• **What you will do**
Reproduce the full listing below exactly. Do not include the pictures.

▼

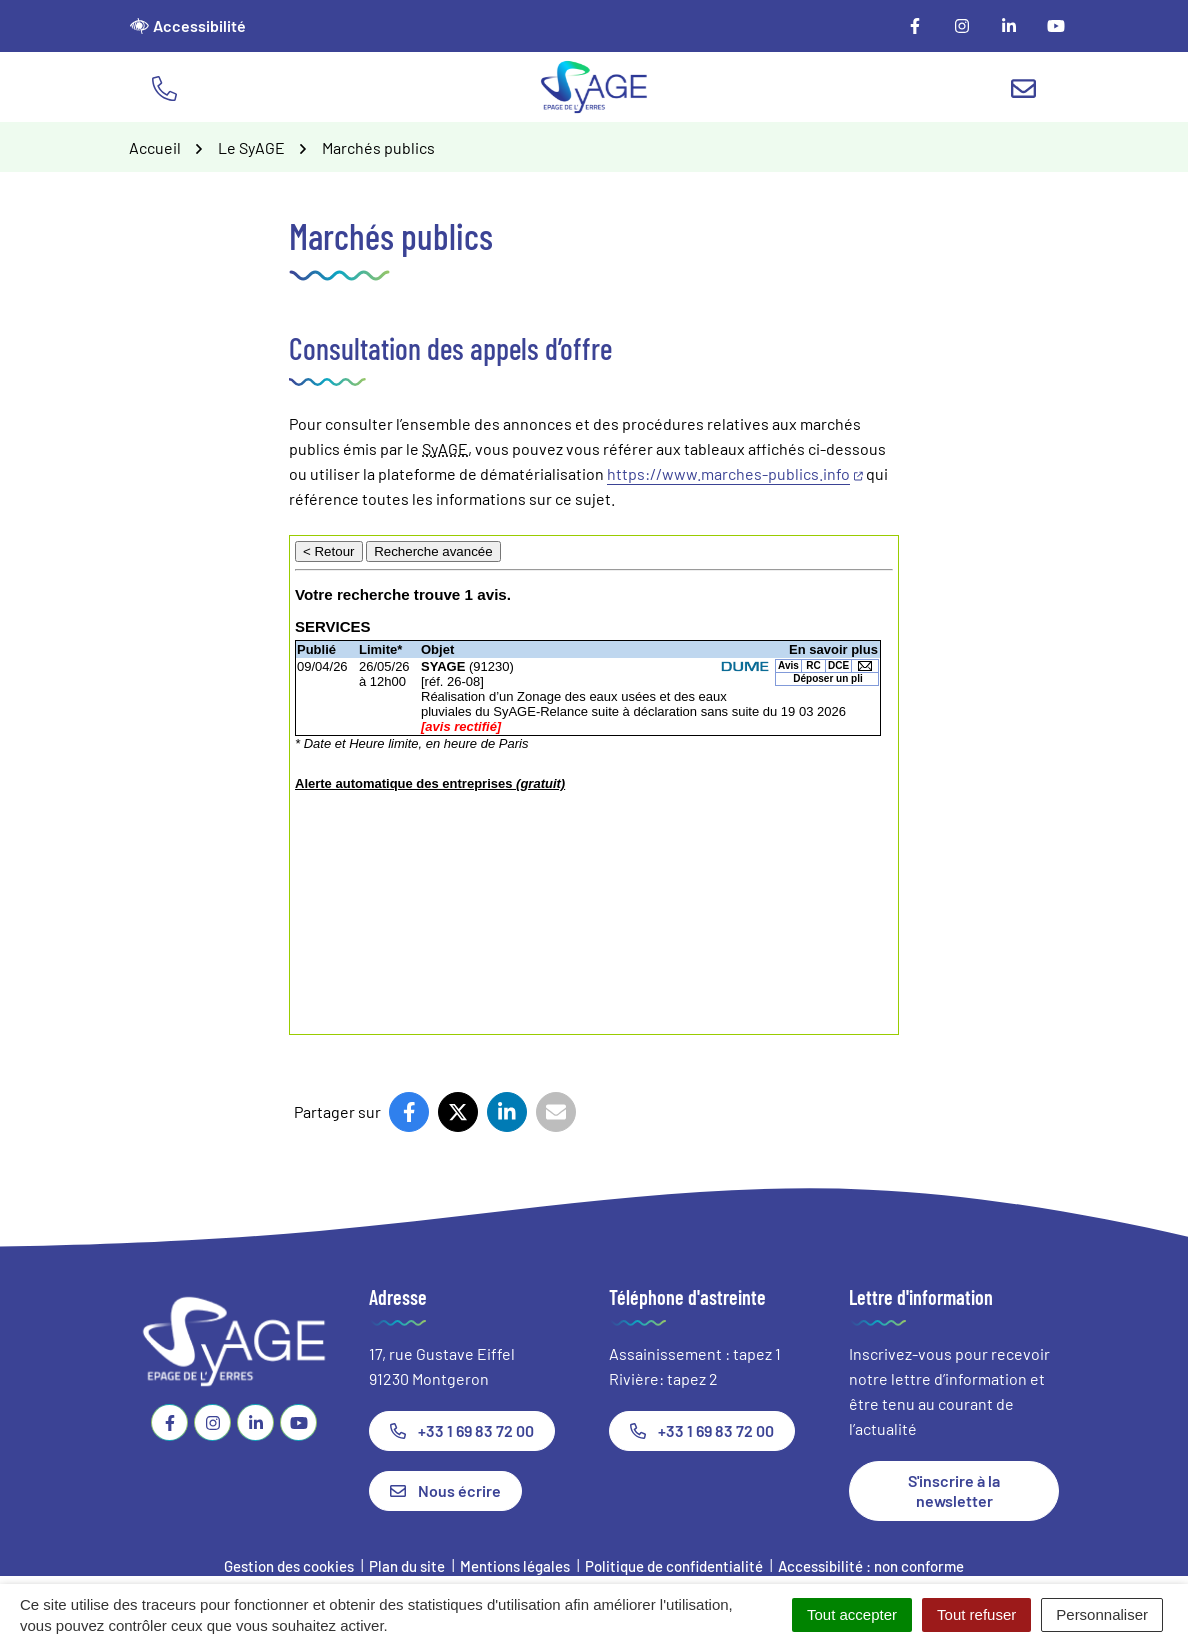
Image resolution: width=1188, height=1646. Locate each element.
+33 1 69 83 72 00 (462, 1430)
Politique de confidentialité (674, 1566)
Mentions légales (515, 1566)
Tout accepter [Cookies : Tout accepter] (852, 1614)
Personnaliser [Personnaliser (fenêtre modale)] (1102, 1614)
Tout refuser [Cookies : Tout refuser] (976, 1614)
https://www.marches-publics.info (735, 473)
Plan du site (407, 1566)
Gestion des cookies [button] (289, 1566)
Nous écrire (445, 1490)
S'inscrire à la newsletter (954, 1490)
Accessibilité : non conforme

▲

• **Exercise solution**
Image resolution: width=1188, height=1646. Locate each element.
+33 1 69 83 72 00 (462, 1430)
Politique de confidentialité (674, 1566)
Mentions légales (515, 1566)
Tout accepter [Cookies : Tout accepter] (852, 1614)
Personnaliser [Personnaliser (fenêtre modale)] (1102, 1614)
Tout refuser [Cookies : Tout refuser] (976, 1614)
https://www.marches-publics.info (735, 473)
Plan du site (407, 1566)
Gestion des cookies [button] (289, 1566)
Nous écrire (445, 1490)
S'inscrire à la newsletter (954, 1490)
Accessibilité : non conforme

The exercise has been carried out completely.